> [Input records]:
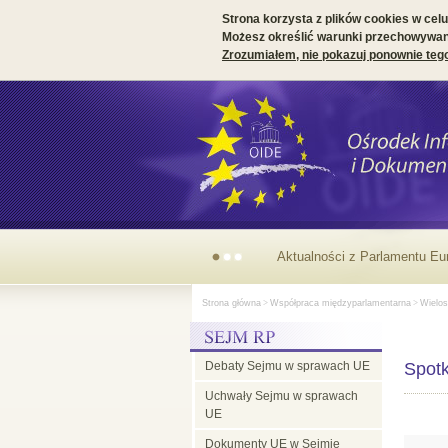
Strona korzysta z plików cookies w celu 
Możesz określić warunki przechowywani
Zrozumiałem, nie pokazuj ponownie teg
Aktualności z Parlamentu Eu
Strona główna
>
Współpraca międzyparlamentarna
>
Wielos
Debaty Sejmu w sprawach UE
Spot
Uchwały Sejmu w sprawach
UE
Dokumenty UE w Sejmie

> [The problem]:
Please produce an exact copy of all the material, leaving out the pictures.

> [Output]:
Strona korzysta z plików cookies w celu 
Możesz określić warunki przechowywani
Zrozumiałem, nie pokazuj ponownie teg
Aktualności z Parlamentu Eu
Strona główna
>
Współpraca międzyparlamentarna
>
Wielos
Debaty Sejmu w sprawach UE
Spot
Uchwały Sejmu w sprawach
UE
Dokumenty UE w Sejmie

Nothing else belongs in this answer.